30113
The Effects of Disclosing a Diagnosis of Autism on Social Perception and Behaviour in a Collaborative Game Task

Oral Presentation
Friday, May 3, 2019: 3:06 PM
Room: 518 (Palais des congres de Montreal)
B. Heasman1 and A. Gillespie2, (1)UCL Centre for Research in Autism and Education, London, United Kingdom, (2)Department of Psychological and Behavioural Science, London School of Economics and Political Science, London, United Kingdom
Background: A constituent part of the social difficulties that autistic people experience is a lack of understanding about autism. This shapes the way non-autistic people perceive and extend social opportunities towards autistic people. Research on how autistic people are perceived by neurotypical people indicates that disclosing a diagnosis leads to a broadly positive discriminatory bias, but autistic testimonies indicate that diagnostic disclosure often results in negative discriminatory behaviour.
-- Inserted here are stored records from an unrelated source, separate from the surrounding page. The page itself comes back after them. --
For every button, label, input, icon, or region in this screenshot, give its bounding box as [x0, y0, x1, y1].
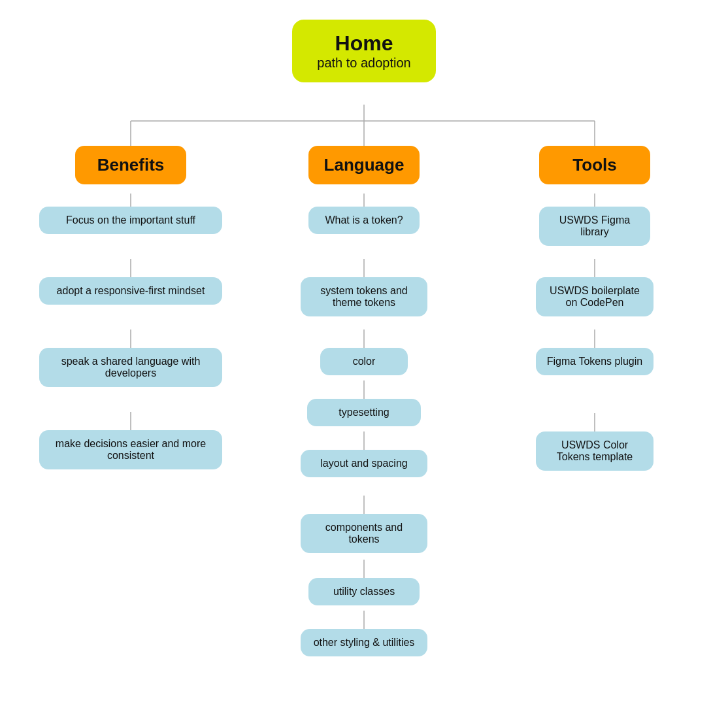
root-node: Home path to adoption [292, 20, 436, 82]
language-label: Language [324, 155, 405, 175]
language-child-0: What is a token? [308, 207, 420, 234]
benefits-child-3: make decisions easier and more consisten… [39, 430, 222, 469]
benefits-child-2: speak a shared language with developers [39, 348, 222, 387]
tools-child-3: USWDS Color Tokens template [536, 431, 654, 471]
benefits-category: Benefits [75, 146, 186, 184]
tools-category: Tools [539, 146, 650, 184]
language-child-5: components and tokens [301, 514, 427, 553]
language-category: Language [308, 146, 420, 184]
tools-child-1: USWDS boilerplate on CodePen [536, 277, 654, 316]
benefits-child-1: adopt a responsive-first mindset [39, 277, 222, 305]
language-child-2: color [320, 348, 408, 375]
diagram: Home path to adoption Benefits Focus on … [0, 0, 728, 727]
language-child-4: layout and spacing [301, 450, 427, 477]
tools-child-2: Figma Tokens plugin [536, 348, 654, 375]
root-title: Home [308, 31, 420, 56]
language-child-1: system tokens and theme tokens [301, 277, 427, 316]
tools-label: Tools [572, 155, 616, 175]
benefits-child-0: Focus on the important stuff [39, 207, 222, 234]
benefits-label: Benefits [97, 155, 165, 175]
root-subtitle: path to adoption [308, 56, 420, 71]
language-child-3: typesetting [307, 399, 421, 426]
language-child-6: utility classes [308, 578, 420, 605]
tools-child-0: USWDS Figma library [539, 207, 650, 246]
language-child-7: other styling & utilities [301, 629, 427, 656]
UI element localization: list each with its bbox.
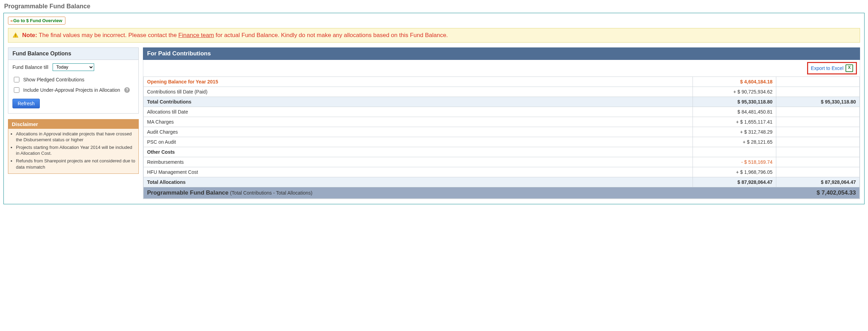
chevron-left-double-icon: « — [10, 18, 12, 23]
disclaimer-item: Projects starting from Allocation Year 2… — [16, 144, 136, 156]
table-row: Audit Charges + $ 312,748.29 — [144, 127, 860, 137]
disclaimer-header: Disclaimer — [8, 119, 138, 129]
include-under-approval-checkbox[interactable] — [14, 87, 19, 93]
hfu-management-cost-label: HFU Management Cost — [144, 167, 693, 177]
fund-balance-table: Opening Balance for Year 2015 $ 4,604,18… — [143, 77, 860, 199]
warning-icon — [12, 32, 19, 38]
audit-charges-label: Audit Charges — [144, 127, 693, 137]
opening-balance-value: $ 4,604,184.18 — [693, 77, 776, 87]
table-row: Contributions till Date (Paid) + $ 90,72… — [144, 87, 860, 97]
table-row: Other Costs — [144, 147, 860, 157]
table-row: HFU Management Cost + $ 1,968,796.05 — [144, 167, 860, 177]
warning-text-before: The final values may be incorrect. Pleas… — [39, 32, 178, 38]
pfb-formula: (Total Contributions - Total Allocations… — [230, 190, 313, 196]
pfb-value: $ 7,402,054.33 — [776, 187, 860, 198]
ma-charges-label: MA Charges — [144, 117, 693, 127]
opening-balance-label: Opening Balance for Year 2015 — [144, 77, 693, 87]
table-row: MA Charges + $ 1,655,117.41 — [144, 117, 860, 127]
fund-overview-link[interactable]: « Go to $ Fund Overview — [8, 17, 65, 25]
table-row: PSC on Audit + $ 28,121.65 — [144, 137, 860, 147]
table-row: Reimbursements - $ 518,169.74 — [144, 157, 860, 167]
fund-overview-link-label: Go to $ Fund Overview — [13, 18, 62, 23]
disclaimer-panel: Disclaimer Allocations in Approval indic… — [8, 119, 139, 174]
table-row: Total Contributions $ 95,330,118.80 $ 95… — [144, 97, 860, 107]
show-pledged-label: Show Pledged Contributions — [23, 77, 84, 82]
contributions-till-date-value: + $ 90,725,934.62 — [693, 87, 776, 97]
show-pledged-row[interactable]: Show Pledged Contributions — [12, 76, 134, 83]
total-contributions-value-2: $ 95,330,118.80 — [776, 97, 860, 107]
include-under-approval-row[interactable]: Include Under-Approval Projects in Alloc… — [12, 86, 134, 94]
psc-on-audit-label: PSC on Audit — [144, 137, 693, 147]
total-contributions-label: Total Contributions — [144, 97, 693, 107]
excel-icon[interactable]: X — [846, 64, 853, 72]
other-costs-label: Other Costs — [144, 147, 693, 157]
fund-balance-options-panel: Fund Balance Options Fund Balance till T… — [8, 47, 139, 114]
fund-balance-till-select[interactable]: Today — [53, 63, 94, 71]
disclaimer-item: Allocations in Approval indicate project… — [16, 131, 136, 143]
table-row: Opening Balance for Year 2015 $ 4,604,18… — [144, 77, 860, 87]
hfu-management-cost-value: + $ 1,968,796.05 — [693, 167, 776, 177]
paid-contributions-header: For Paid Contributions — [143, 47, 860, 60]
programmable-fund-balance-cell: Programmable Fund Balance (Total Contrib… — [144, 187, 693, 198]
svg-rect-1 — [15, 36, 16, 37]
page-title: Programmable Fund Balance — [4, 3, 865, 10]
fund-balance-till-label: Fund Balance till — [12, 64, 48, 70]
ma-charges-value: + $ 1,655,117.41 — [693, 117, 776, 127]
table-row: Total Allocations $ 87,928,064.47 $ 87,9… — [144, 177, 860, 187]
total-allocations-value: $ 87,928,064.47 — [693, 177, 776, 187]
finance-team-link[interactable]: Finance team — [178, 32, 214, 38]
show-pledged-checkbox[interactable] — [14, 77, 19, 82]
main-panel: « Go to $ Fund Overview Note: The final … — [3, 13, 865, 204]
table-row: Programmable Fund Balance (Total Contrib… — [144, 187, 860, 198]
reimbursements-label: Reimbursements — [144, 157, 693, 167]
total-allocations-value-2: $ 87,928,064.47 — [776, 177, 860, 187]
table-row: Allocations till Date $ 84,481,450.81 — [144, 107, 860, 117]
help-icon[interactable]: ? — [124, 87, 130, 93]
options-header: Fund Balance Options — [8, 48, 138, 60]
include-under-approval-label: Include Under-Approval Projects in Alloc… — [23, 87, 120, 93]
audit-charges-value: + $ 312,748.29 — [693, 127, 776, 137]
refresh-button[interactable]: Refresh — [12, 99, 40, 108]
export-to-excel-link[interactable]: Export to Excel — [811, 65, 843, 71]
warning-text: Note: The final values may be incorrect.… — [22, 31, 448, 39]
total-contributions-value: $ 95,330,118.80 — [693, 97, 776, 107]
psc-on-audit-value: + $ 28,121.65 — [693, 137, 776, 147]
note-label: Note: — [22, 32, 37, 38]
warning-text-after: for actual Fund Balance. Kindly do not m… — [216, 32, 448, 38]
reimbursements-value: - $ 518,169.74 — [693, 157, 776, 167]
allocations-till-date-label: Allocations till Date — [144, 107, 693, 117]
svg-rect-0 — [15, 34, 16, 36]
allocations-till-date-value: $ 84,481,450.81 — [693, 107, 776, 117]
contributions-till-date-label: Contributions till Date (Paid) — [144, 87, 693, 97]
warning-banner: Note: The final values may be incorrect.… — [8, 28, 860, 43]
disclaimer-item: Refunds from Sharepoint projects are not… — [16, 158, 136, 170]
export-highlight: Export to Excel X — [807, 62, 857, 74]
total-allocations-label: Total Allocations — [144, 177, 693, 187]
pfb-label: Programmable Fund Balance — [147, 189, 228, 196]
This perception-behaviour gap is methodologically challenging to study because interactions are idiosyncratic and autism encompasses a broad range of behaviours. To address these challenges, the present study simulated interactions in an online game, where participants were led to believe they were collaborating with another human when in truth their partner was an intelligent virtual agent (hereafter, “Agent”) that performed the same across all conditions.

Objectives: To determine the effect of diagnostic disclosure, on in-game behaviour and post-game self-report, in order to probe the perception-behaviour gap in diagnostic disclosure of autism.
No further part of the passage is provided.